◆ **EXERCISE BRIEF**:
Below are entries; output exactly the lines from the one with "914 232 skräpposter" to the one with "Copyright © David RL", both included, and nothing else.

◆ **AVAILABLE DATA**:
··········
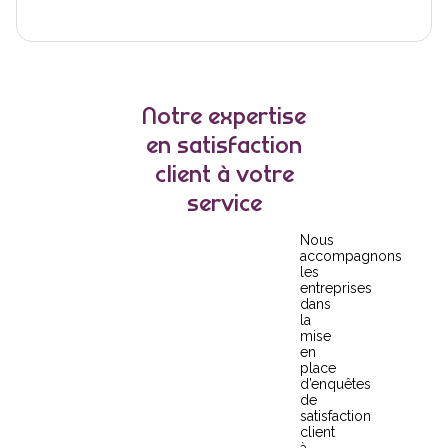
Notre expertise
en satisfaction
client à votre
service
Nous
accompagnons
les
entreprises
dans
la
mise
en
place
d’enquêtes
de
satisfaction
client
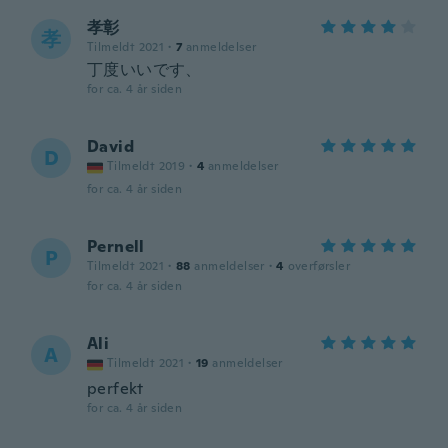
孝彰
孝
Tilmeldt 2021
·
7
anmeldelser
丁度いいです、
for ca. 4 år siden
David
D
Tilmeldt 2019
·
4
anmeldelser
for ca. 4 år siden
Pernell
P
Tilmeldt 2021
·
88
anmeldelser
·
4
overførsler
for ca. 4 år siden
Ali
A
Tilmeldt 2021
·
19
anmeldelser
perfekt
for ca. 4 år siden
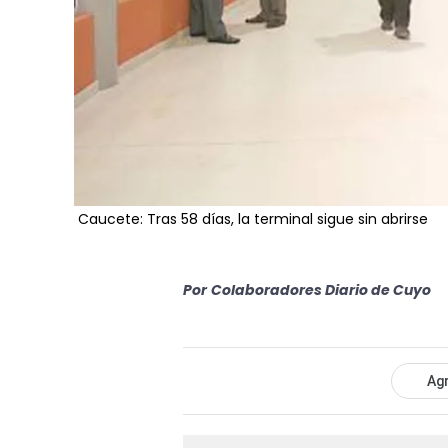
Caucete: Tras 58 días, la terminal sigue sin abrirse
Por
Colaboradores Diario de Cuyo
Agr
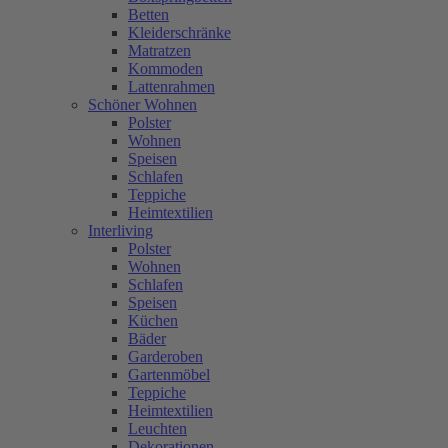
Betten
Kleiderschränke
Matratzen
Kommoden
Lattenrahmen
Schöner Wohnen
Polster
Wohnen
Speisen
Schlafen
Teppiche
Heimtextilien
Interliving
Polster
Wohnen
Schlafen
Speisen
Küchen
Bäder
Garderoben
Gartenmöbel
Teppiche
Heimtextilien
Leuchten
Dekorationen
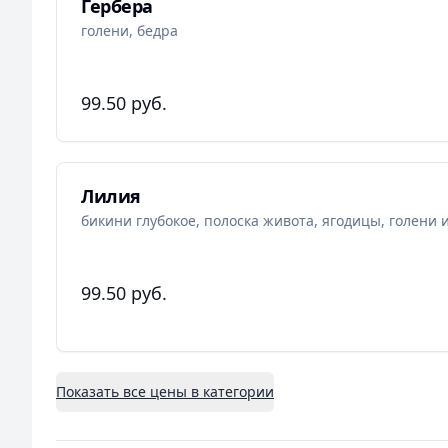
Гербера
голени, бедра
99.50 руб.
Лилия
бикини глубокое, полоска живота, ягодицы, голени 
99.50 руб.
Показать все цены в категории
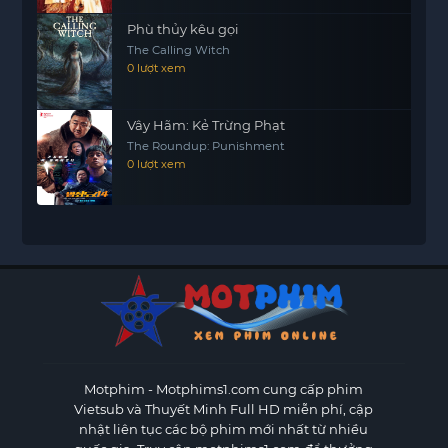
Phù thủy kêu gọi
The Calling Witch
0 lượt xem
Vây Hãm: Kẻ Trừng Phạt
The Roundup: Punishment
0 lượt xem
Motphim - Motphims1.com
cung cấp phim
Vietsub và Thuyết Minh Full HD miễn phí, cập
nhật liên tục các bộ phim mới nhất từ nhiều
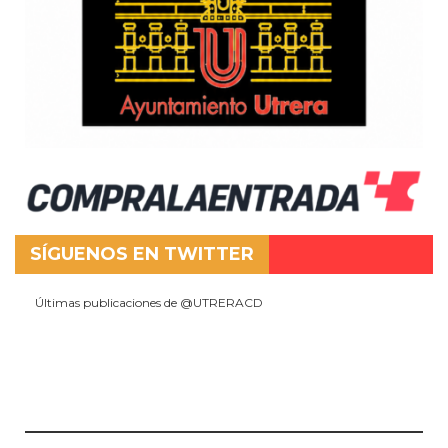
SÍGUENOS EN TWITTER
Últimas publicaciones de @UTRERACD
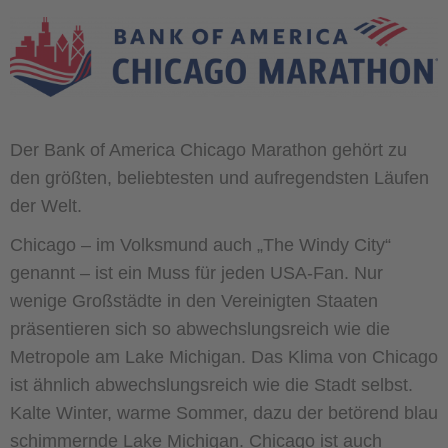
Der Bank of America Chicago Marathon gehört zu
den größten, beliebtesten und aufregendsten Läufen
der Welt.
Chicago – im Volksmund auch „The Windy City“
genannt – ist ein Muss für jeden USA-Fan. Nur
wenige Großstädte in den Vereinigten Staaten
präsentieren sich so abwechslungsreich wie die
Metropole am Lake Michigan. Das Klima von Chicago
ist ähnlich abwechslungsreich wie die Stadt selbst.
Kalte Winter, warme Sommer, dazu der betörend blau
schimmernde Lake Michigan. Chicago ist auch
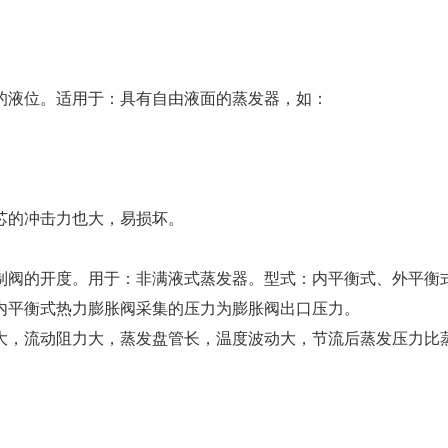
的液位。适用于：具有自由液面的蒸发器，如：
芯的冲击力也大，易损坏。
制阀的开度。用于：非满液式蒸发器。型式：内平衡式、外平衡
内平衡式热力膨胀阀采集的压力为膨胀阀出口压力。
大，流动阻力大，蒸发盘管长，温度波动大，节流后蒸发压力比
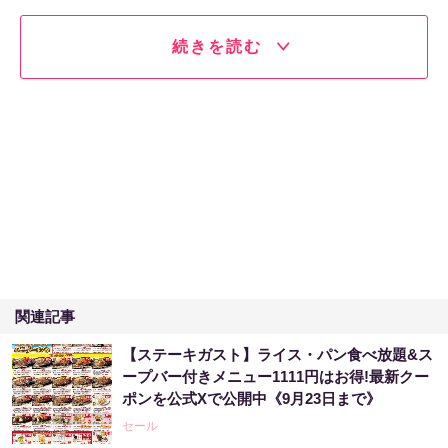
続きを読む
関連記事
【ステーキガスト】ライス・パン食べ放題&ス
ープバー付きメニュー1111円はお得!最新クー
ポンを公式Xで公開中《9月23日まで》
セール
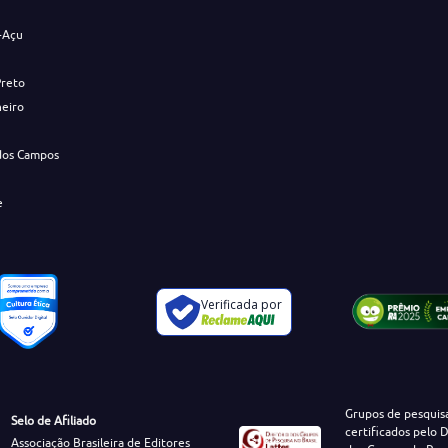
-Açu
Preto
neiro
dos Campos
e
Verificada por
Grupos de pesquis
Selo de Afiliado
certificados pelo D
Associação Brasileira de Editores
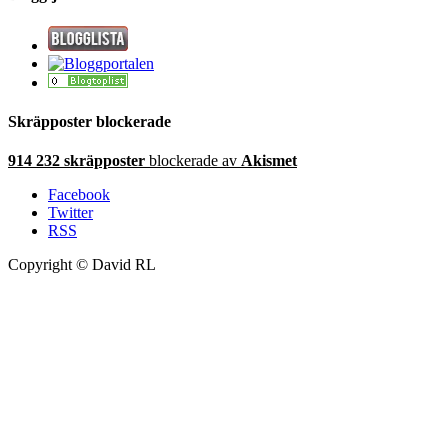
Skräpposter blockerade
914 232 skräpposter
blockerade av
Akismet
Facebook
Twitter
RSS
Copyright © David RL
··········
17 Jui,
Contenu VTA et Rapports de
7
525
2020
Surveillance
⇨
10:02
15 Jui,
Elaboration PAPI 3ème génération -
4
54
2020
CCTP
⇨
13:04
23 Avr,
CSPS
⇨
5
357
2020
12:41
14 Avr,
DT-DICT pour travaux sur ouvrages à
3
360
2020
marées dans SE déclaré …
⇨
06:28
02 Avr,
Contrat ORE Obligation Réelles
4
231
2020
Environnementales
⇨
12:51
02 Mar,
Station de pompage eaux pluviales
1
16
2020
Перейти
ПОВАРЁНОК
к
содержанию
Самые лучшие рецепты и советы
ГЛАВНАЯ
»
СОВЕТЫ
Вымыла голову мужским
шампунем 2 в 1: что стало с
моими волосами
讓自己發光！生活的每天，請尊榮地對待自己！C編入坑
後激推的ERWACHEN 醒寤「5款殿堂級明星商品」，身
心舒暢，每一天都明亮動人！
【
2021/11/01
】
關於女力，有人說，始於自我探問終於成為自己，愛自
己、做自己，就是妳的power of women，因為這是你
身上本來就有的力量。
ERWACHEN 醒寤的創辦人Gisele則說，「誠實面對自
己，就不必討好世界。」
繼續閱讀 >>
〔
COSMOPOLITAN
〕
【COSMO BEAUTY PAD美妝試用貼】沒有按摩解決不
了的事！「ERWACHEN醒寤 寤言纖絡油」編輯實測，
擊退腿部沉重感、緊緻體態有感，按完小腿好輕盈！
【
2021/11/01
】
··········
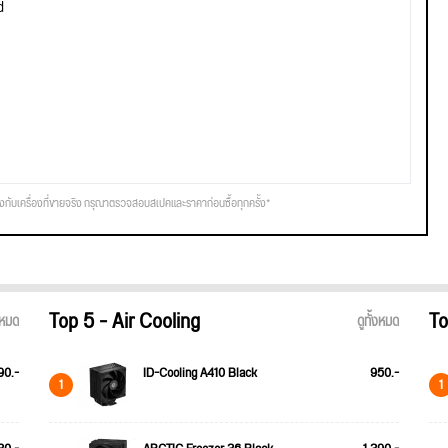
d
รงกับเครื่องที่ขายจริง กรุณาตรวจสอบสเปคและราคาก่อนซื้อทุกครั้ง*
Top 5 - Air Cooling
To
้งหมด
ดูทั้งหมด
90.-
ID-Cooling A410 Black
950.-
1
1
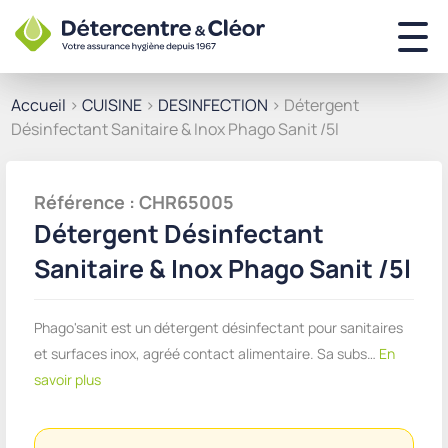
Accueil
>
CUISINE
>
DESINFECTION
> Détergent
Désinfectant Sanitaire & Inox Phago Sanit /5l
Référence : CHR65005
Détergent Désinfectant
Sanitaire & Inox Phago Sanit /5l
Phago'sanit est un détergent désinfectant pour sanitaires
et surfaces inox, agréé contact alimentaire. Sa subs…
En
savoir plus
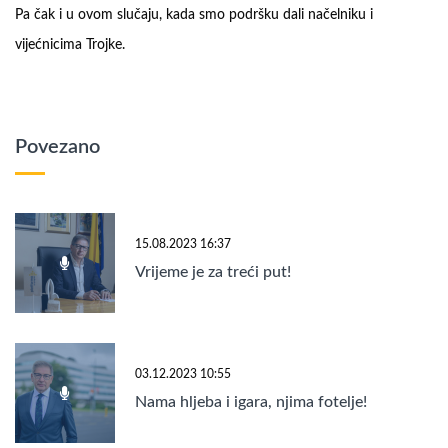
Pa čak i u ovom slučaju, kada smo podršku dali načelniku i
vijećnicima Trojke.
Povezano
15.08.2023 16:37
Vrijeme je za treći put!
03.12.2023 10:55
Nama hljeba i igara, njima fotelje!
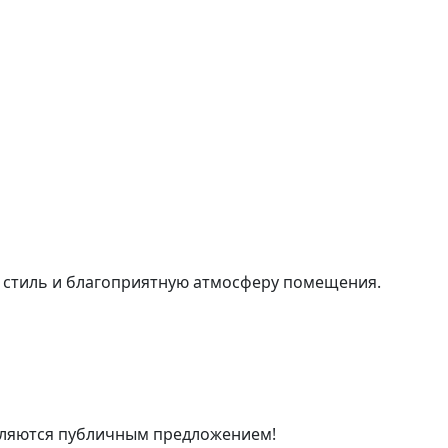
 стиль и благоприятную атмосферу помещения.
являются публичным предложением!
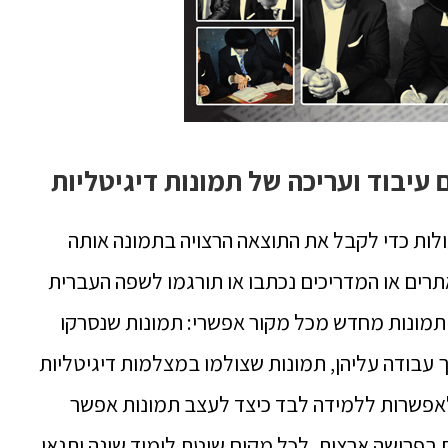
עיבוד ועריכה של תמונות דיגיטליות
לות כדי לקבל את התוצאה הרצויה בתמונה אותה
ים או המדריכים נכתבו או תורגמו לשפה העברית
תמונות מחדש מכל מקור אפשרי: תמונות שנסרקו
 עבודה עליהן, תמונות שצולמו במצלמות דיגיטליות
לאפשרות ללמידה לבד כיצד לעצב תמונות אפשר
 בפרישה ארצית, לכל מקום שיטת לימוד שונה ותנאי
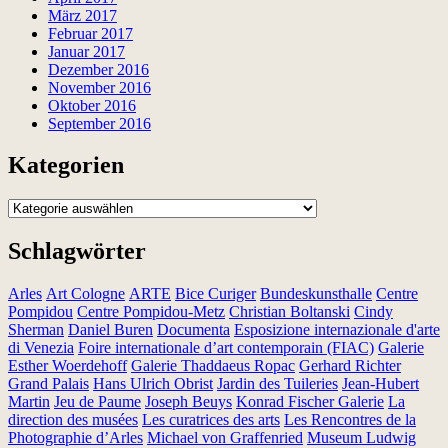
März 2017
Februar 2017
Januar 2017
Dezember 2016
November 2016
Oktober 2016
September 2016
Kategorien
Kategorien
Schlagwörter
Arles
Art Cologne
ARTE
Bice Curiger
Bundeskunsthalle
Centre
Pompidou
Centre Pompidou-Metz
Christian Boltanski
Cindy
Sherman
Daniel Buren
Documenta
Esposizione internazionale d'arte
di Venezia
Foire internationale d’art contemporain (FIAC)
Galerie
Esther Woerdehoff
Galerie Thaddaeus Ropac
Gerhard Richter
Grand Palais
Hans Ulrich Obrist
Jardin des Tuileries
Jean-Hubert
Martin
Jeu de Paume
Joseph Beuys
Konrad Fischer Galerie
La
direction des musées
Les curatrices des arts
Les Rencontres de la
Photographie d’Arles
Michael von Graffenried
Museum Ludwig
··········
◆ **YOUR SOLUTION**:
914 232 skräpposter
blockerade av
Akismet
Facebook
Twitter
RSS
Copyright © David RL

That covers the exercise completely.